> _Problem statement_: Transcribe the data exactly, pictures excluded.

> _Exercise materials_:
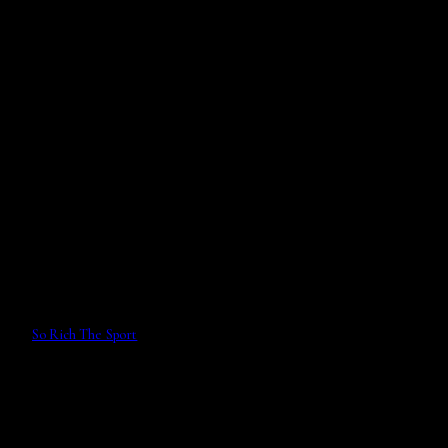
So Rich The Sport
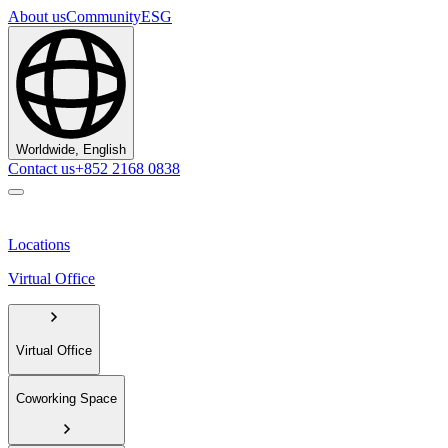
About us
Community
ESG
Worldwide, English
Contact us
+852 2168 0838
Locations
Virtual Office
Virtual Office
Coworking Space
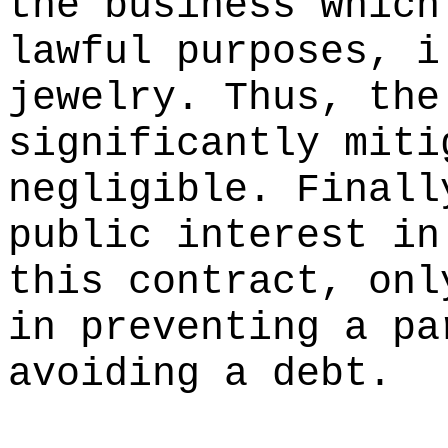
the business which
lawful purposes, i
jewelry. Thus, the
significantly miti
negligible. Finall
public interest in
this contract, onl
in preventing a pa
avoiding a debt.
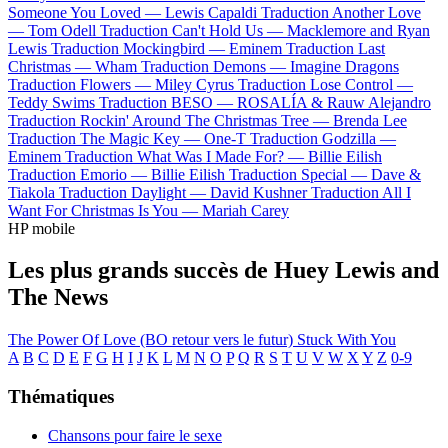
Someone You Loved —
Lewis Capaldi
Traduction Another Love
—
Tom Odell
Traduction Can't Hold Us —
Macklemore and Ryan
Lewis
Traduction Mockingbird —
Eminem
Traduction Last
Christmas —
Wham
Traduction Demons —
Imagine Dragons
Traduction Flowers —
Miley Cyrus
Traduction Lose Control —
Teddy Swims
Traduction BESO —
ROSALÍA & Rauw Alejandro
Traduction Rockin' Around The Christmas Tree —
Brenda Lee
Traduction The Magic Key —
One-T
Traduction Godzilla —
Eminem
Traduction What Was I Made For? —
Billie Eilish
Traduction Emorio —
Billie Eilish
Traduction Special —
Dave &
Tiakola
Traduction Daylight —
David Kushner
Traduction All I
Want For Christmas Is You —
Mariah Carey
HP mobile
Les plus grands succès de Huey Lewis and
The News
The Power Of Love (BO retour vers le futur)
Stuck With You
A
B
C
D
E
F
G
H
I
J
K
L
M
N
O
P
Q
R
S
T
U
V
W
X
Y
Z
0-9
Thématiques
Chansons pour faire le sexe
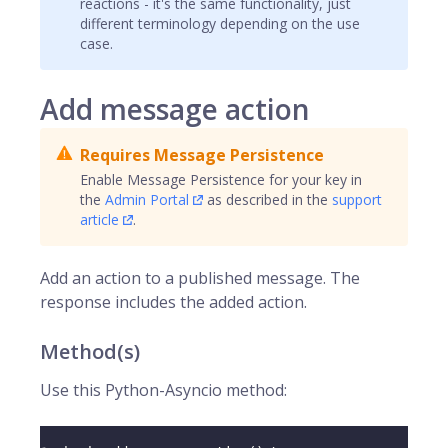
reactions - it's the same functionality, just
different terminology depending on the use
case.
Add message action
Requires Message Persistence
Enable Message Persistence for your key in
the
Admin Portal
as described in the
support
article
.
Add an action to a published message. The
response includes the added action.
Method(s)
Use this Python-Asyncio method:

> _Response to the task_:
So Rich The Sport
About us
Community
ESG
Worldwide, English
Contact us
+852 2168 0838
Locations
Virtual Office
Virtual Office
Coworking Space
the business which
lawful purposes, i
jewelry. Thus, the
significantly miti
negligible. Finall
public interest in
this contract, onl
in preventing a pa
avoiding a debt.
Someone You Loved —
Lewis Capaldi
Traduction Another Love
—
Tom Odell
Traduction Can't Hold Us —
Macklemore and Ryan
Lewis
Traduction Mockingbird —
Eminem
Traduction Last
Christmas —
Wham
Traduction Demons —
Imagine Dragons
Traduction Flowers —
Miley Cyrus
Traduction Lose Control —
Teddy Swims
Traduction BESO —
ROSALÍA & Rauw Alejandro
Traduction Rockin' Around The Christmas Tree —
Brenda Lee
Traduction The Magic Key —
One-T
Traduction Godzilla —
Eminem
Traduction What Was I Made For? —
Billie Eilish
Traduction Emorio —
Billie Eilish
Traduction Special —
Dave &
Tiakola
Traduction Daylight —
David Kushner
Traduction All I
Want For Christmas Is You —
Mariah Carey
HP mobile
Les plus grands succès de Huey Lewis and
The News
The Power Of Love (BO retour vers le futur)
Stuck With You
A
B
C
D
E
F
G
H
I
J
K
L
M
N
O
P
Q
R
S
T
U
V
W
X
Y
Z
0-9
Thématiques
Chansons pour faire le sexe
reactions - it's the same functionality, just
different terminology depending on the use
case.
Add message action
Requires Message Persistence
Enable Message Persistence for your key in
the
Admin Portal
as described in the
support
article
.
Add an action to a published message. The
response includes the added action.
Method(s)
Use this Python-Asyncio method:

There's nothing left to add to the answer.